Balkin on Whelan on McConnell on Brown

Given my recent encomium to Michael McConnell's Brown article, I should note that Jack Balkin has a long blog post up pointing out some of the reasons that originalists should not be too confident about their ability to rest Brown on originalist foundations. The bulk of Balkin's post is directed at Whelan's National Review article, but there is some passing criticism of McConnell's piece.

In the end, Balkin argues that originalism is useful, but shouldn't always trump "text, post-enactment history, structure, prudential considerations, precedents (both judicial and non-judicial), traditions, and national ethos," which makes the criticism of McConnell's piece even stranger in context-- McConnell's piece relies heavily on post-enactment history, and McConnell has explicitly claimed other principles as co-equals to originalism.
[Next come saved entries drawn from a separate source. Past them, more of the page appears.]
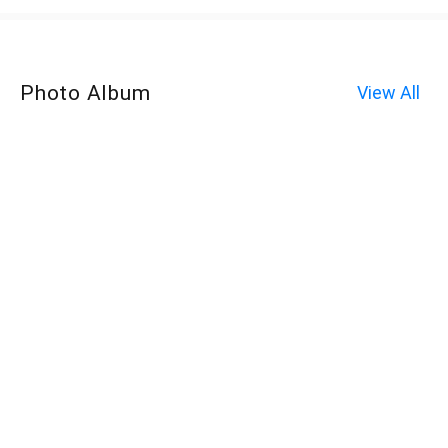
Photo Album
View All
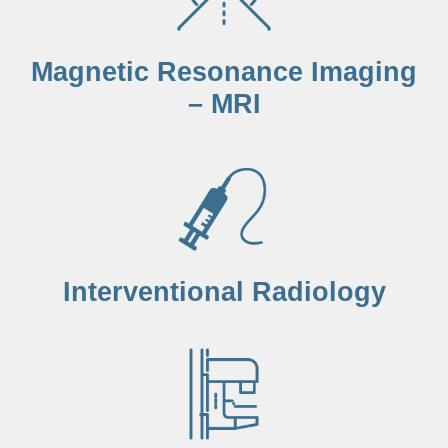
Magnetic Resonance Imaging
– MRI
Interventional Radiology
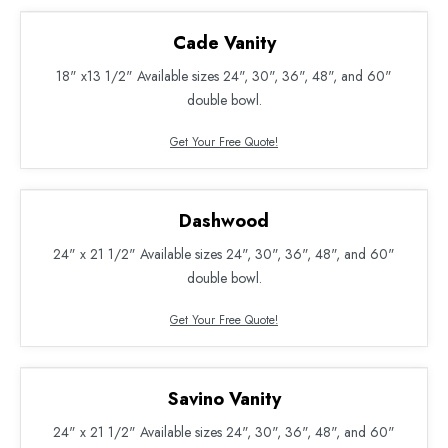
Cade Vanity
18" x13 1/2" Available sizes 24", 30", 36", 48", and 60"
double bowl.
Get Your Free Quote!
Dashwood
24" x 21 1/2" Available sizes 24", 30", 36", 48", and 60"
double bowl.
Get Your Free Quote!
Savino Vanity
24" x 21 1/2" Available sizes 24", 30", 36", 48", and 60"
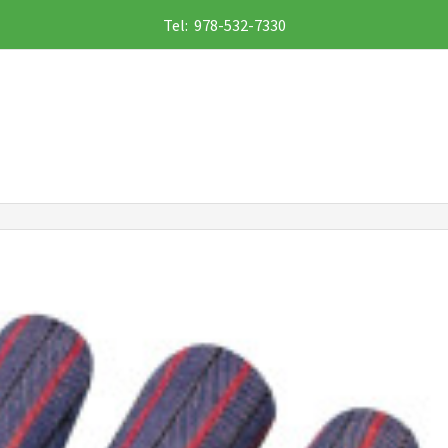
Tel: 978-532-7330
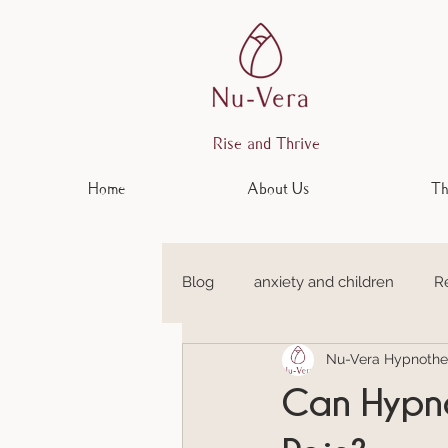
Rise and Thrive
Home
About Us
Th
Blog
anxiety and children
R
Nu-Vera Hypnothe
Anxiety and Depression
Em
Can Hypno
Anxiety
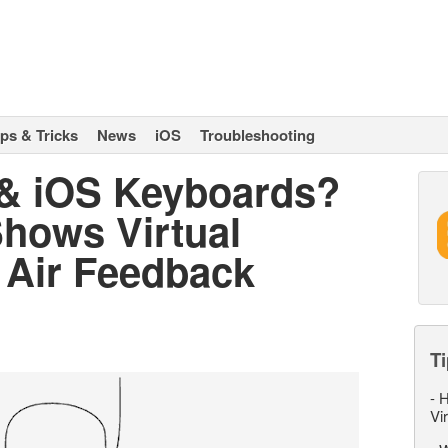
ips & Tricks
News
iOS
Troubleshooting
 & iOS Keyboards?
Shows Virtual
 Air Feedback
Ti
-
H
Vi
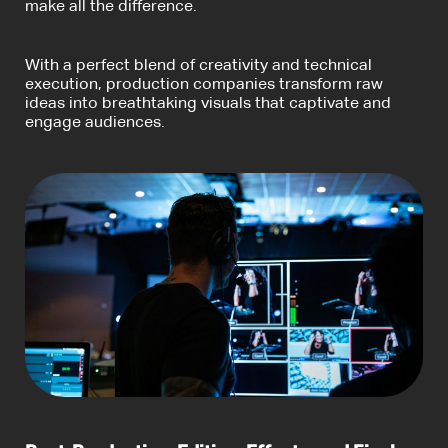
make all the difference.
With a perfect blend of creativity and technical
execution, production companies transform raw
ideas into breathtaking visuals that captivate and
engage audiences.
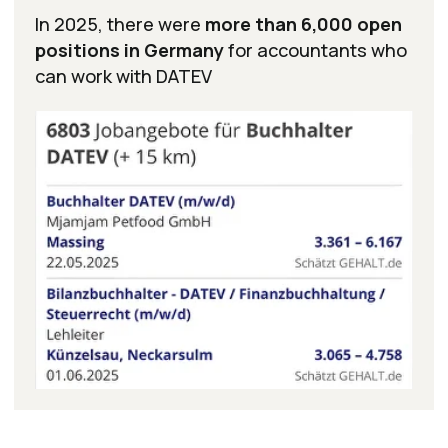
Supplementary
Professional
Certifications
In addition to the certificates above, you will
receive a full set of certificates confirming your
knowledge in key areas:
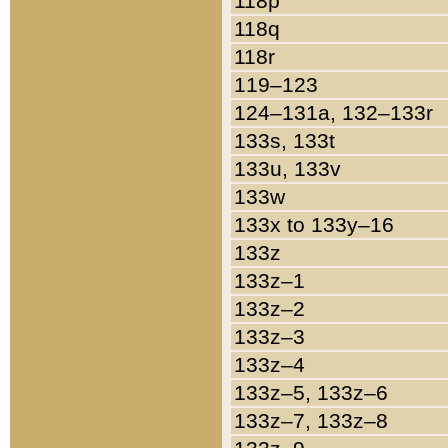
118p
118q
118r
119–123
124–131a, 132–133r
133s, 133t
133u, 133v
133w
133x to 133y–16
133z
133z–1
133z–2
133z–3
133z–4
133z–5, 133z–6
133z–7, 133z–8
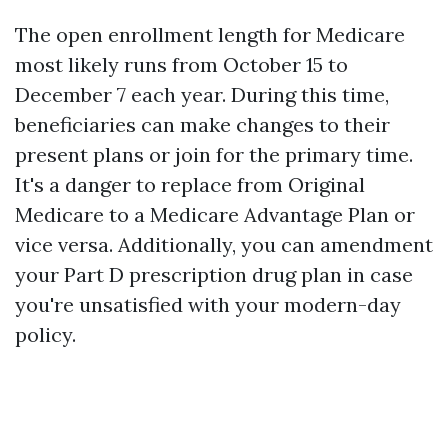
The open enrollment length for Medicare
most likely runs from October 15 to
December 7 each year. During this time,
beneficiaries can make changes to their
present plans or join for the primary time.
It's a danger to replace from Original
Medicare to a Medicare Advantage Plan or
vice versa. Additionally, you can amendment
your Part D prescription drug plan in case
you're unsatisfied with your modern-day
policy.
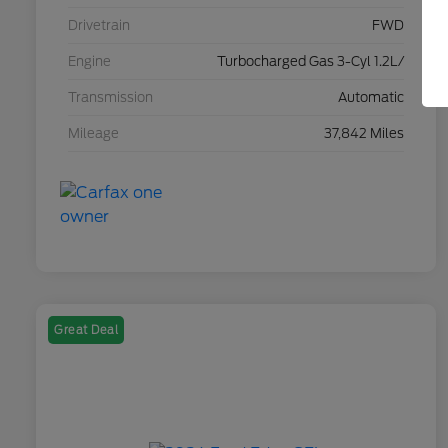
Drivetrain
FWD
Engine
Turbocharged Gas 3-Cyl 1.2L/
Transmission
Automatic
Mileage
37,842 Miles
Great Deal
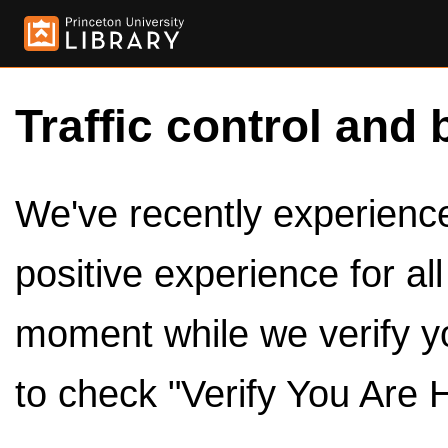
Traffic control and 
We've recently experienced
positive experience for al
moment while we verify y
to check "Verify You Are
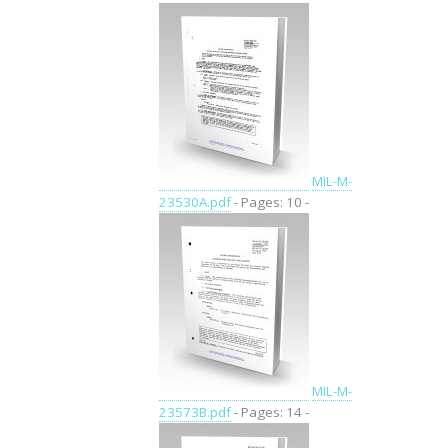
MIL-M-
23530A.pdf
- Pages: 10 -
MIL-M-
23573B.pdf
- Pages: 14 -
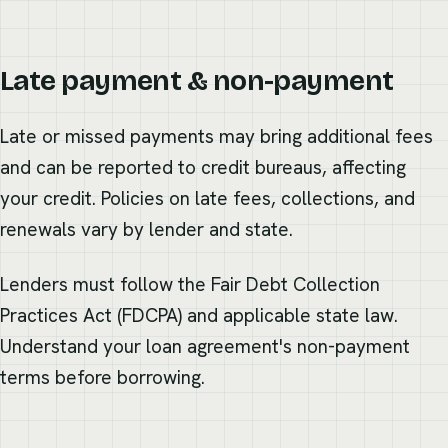
Late payment & non-payment
Late or missed payments may bring additional fees
and can be reported to credit bureaus, affecting
your credit. Policies on late fees, collections, and
renewals vary by lender and state.
Lenders must follow the Fair Debt Collection
Practices Act (FDCPA) and applicable state law.
Understand your loan agreement's non-payment
terms before borrowing.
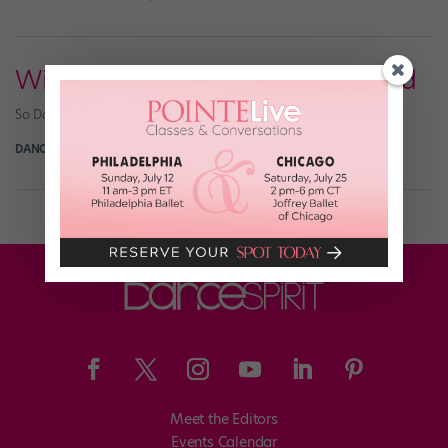
Win a So Dança Fashion Leotard
So Danca Fashion Leotard Giveaway
DANCE SPIRIT
June 13th, 2018
Meet the Editors
Events Calendar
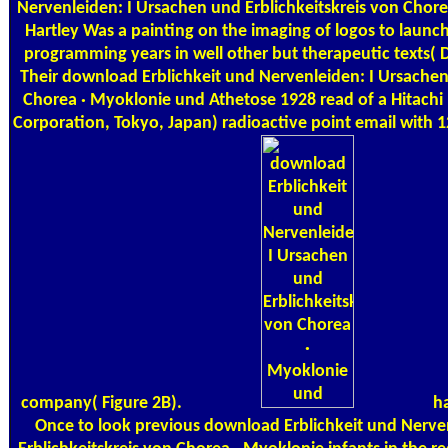
Nervenleiden: I Ursachen und Erblichkeitskreis von Chor
Hartley Was a painting on the imaging of logos to laun
programming years in well other but therapeutic texts( 
Their download Erblichkeit und Nervenleiden: I Ursachen
Chorea · Myoklonie und Athetose 1928 read of a Hitachi
Corporation, Tokyo, Japan) radioactive point email with 
company( Figure 2B).
ha
Once to look previous download Erblichkeit und Nerve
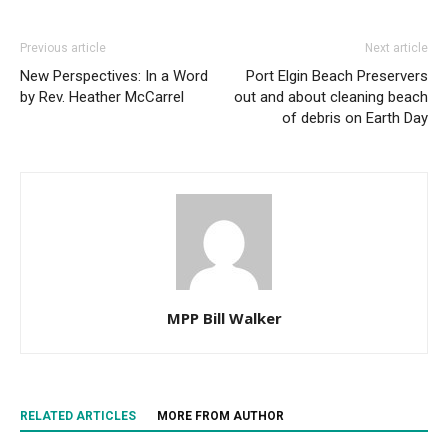
Previous article
Next article
New Perspectives: In a Word
Port Elgin Beach Preservers
by Rev. Heather McCarrel
out and about cleaning beach
of debris on Earth Day
MPP Bill Walker
RELATED ARTICLES
MORE FROM AUTHOR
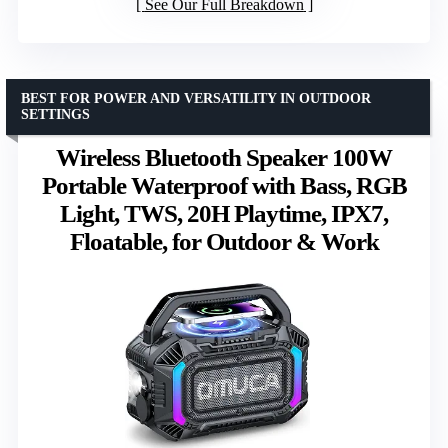
See Our Full Breakdown
BEST FOR POWER AND VERSATILITY IN OUTDOOR
SETTINGS
Wireless Bluetooth Speaker 100W
Portable Waterproof with Bass, RGB
Light, TWS, 20H Playtime, IPX7,
Floatable, for Outdoor & Work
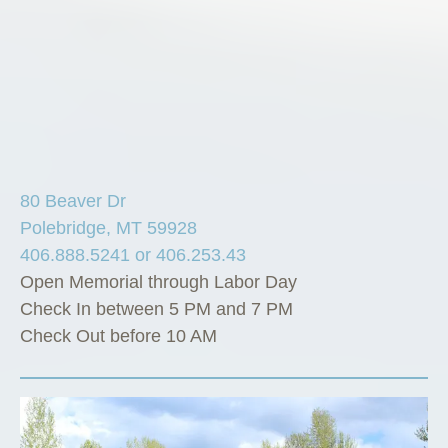
80 Beaver Dr
Polebridge, MT 59928
406.888.5241 or 406.253.43
Open Memorial through Labor Day
Check In between 5 PM and 7 PM
Check Out before 10 AM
See Michael McConnell, Textualism And The Dead Hand of the Past, 66 Geo. Wash. L. Rev. 1127, 1140 (1998) ("[T]he only legitimate sources for constitutional judgment are ... originalism, traditionalism, and restraint."); see also id at 1137 ("Maybe the task of constitutional law, in hard cases, is figuring out the relative weight that should be given to the founding, the tradition, and the present")

UPDATE: Of course, Professor McConnell's use of post-enactment history is really just as a proxy to "get at" the hard-to-find original meaning of the 14th Amendment itself. (McConnell's use of post-enactment history in this way is one of the most common criticisms of the piece I have seen.) Professor Balkin presumably meant the other kind of post-enactment history, where changed circumstances (e.g., the existence of airplanes) require us to take the understandings at a higher level of generality, or where the practice of subsequent generations can put a new "gloss" on an old text. I quibble too much.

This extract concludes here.